* Stored records
+---+

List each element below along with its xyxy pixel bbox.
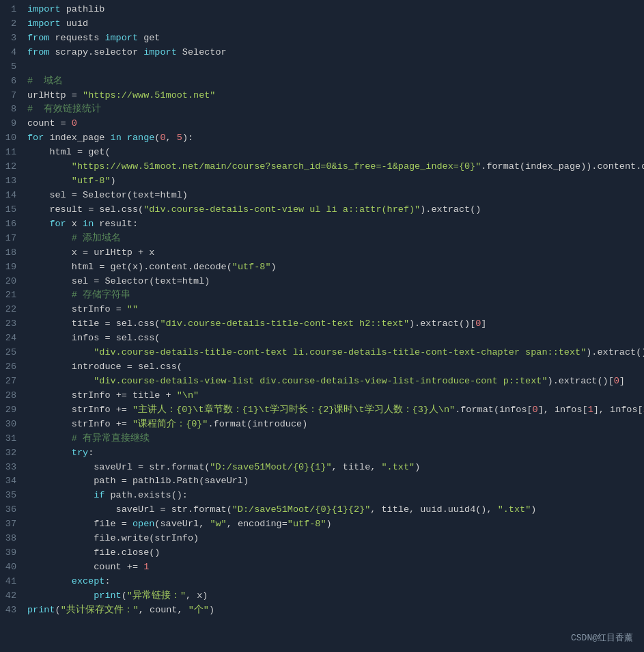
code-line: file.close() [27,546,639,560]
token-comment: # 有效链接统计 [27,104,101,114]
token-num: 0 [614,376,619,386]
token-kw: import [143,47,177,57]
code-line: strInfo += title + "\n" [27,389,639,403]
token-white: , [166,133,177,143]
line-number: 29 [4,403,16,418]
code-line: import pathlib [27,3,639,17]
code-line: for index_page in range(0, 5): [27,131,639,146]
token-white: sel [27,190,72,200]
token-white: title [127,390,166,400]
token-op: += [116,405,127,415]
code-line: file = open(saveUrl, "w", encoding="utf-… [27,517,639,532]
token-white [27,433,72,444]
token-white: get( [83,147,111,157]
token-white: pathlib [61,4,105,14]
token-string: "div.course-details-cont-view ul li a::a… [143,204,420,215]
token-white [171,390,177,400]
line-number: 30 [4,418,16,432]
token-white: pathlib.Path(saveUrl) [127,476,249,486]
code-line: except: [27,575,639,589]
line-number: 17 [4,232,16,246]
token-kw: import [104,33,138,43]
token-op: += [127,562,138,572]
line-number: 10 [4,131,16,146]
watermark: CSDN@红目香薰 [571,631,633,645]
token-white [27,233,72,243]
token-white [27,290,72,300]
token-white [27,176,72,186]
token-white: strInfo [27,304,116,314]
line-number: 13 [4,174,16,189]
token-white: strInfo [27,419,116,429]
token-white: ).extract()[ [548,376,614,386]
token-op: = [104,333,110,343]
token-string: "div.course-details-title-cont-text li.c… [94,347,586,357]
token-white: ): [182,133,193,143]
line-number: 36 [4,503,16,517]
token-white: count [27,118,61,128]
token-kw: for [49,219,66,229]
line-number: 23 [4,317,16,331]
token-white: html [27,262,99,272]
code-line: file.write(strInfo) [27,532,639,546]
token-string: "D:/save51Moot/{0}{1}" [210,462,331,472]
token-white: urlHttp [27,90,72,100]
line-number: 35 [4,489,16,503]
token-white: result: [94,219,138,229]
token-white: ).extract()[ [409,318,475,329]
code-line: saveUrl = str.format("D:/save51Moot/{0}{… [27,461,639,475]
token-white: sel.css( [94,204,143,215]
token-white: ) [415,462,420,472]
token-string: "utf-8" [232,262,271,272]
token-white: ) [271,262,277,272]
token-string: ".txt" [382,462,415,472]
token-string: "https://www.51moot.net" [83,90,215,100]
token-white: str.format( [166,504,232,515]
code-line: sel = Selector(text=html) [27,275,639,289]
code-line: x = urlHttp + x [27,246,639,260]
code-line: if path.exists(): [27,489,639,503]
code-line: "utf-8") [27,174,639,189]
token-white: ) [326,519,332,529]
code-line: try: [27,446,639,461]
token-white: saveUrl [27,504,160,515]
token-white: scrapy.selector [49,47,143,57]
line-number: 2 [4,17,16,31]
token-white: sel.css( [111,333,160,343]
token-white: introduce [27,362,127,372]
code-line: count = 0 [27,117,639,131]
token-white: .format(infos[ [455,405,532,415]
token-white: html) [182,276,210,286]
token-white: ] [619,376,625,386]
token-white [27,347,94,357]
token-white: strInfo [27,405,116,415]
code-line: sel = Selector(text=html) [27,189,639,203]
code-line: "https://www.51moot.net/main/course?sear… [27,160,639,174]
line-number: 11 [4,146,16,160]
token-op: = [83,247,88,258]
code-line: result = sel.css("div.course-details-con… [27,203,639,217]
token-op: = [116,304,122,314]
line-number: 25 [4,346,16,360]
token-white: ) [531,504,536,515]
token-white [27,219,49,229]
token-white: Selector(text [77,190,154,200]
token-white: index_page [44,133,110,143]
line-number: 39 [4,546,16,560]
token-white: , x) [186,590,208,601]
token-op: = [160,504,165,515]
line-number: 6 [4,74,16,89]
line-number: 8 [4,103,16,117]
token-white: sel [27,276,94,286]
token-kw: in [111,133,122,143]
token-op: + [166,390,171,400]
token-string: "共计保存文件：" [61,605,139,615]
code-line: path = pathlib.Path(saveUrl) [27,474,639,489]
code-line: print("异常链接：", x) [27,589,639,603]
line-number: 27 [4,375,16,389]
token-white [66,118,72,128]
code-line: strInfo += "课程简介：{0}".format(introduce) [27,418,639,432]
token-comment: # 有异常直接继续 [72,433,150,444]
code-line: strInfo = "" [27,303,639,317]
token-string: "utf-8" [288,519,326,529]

+---+

* TASK TO COMPLETE
If a line of the entries above holds "extract", count it, then report the total alone.

* TASK ANSWER
2